==== Provided data
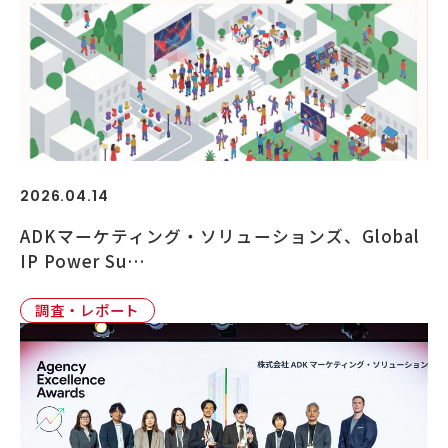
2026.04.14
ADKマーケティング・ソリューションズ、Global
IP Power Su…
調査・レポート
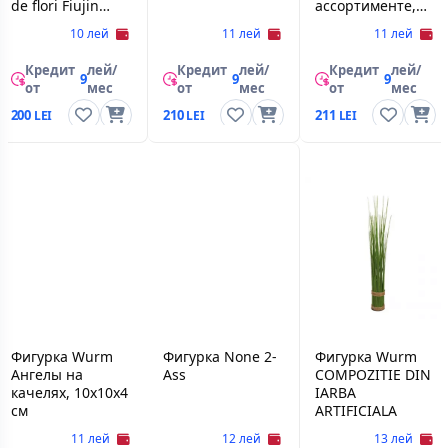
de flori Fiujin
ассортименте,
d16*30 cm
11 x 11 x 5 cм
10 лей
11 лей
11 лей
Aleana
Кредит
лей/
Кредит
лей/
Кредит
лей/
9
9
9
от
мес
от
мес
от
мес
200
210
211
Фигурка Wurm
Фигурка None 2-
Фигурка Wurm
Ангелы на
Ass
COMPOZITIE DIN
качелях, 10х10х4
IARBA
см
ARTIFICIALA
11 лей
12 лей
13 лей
========
==== Provided data
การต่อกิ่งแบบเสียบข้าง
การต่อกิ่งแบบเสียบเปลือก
========
==== Provided data
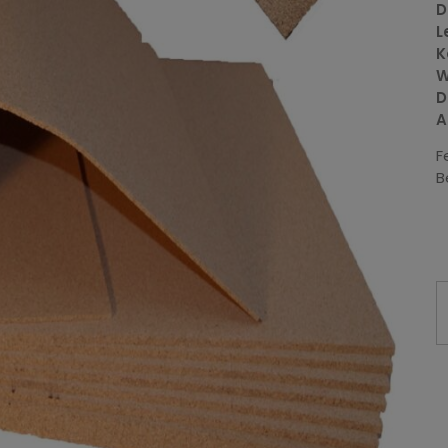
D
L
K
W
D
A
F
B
========
• What to produce:
Filter the entries above and copy only the lines that hold "การต".

• Answer for the task:
การต่อกิ่งแบบเสียบข้าง
การต่อกิ่งแบบเสียบเปลือก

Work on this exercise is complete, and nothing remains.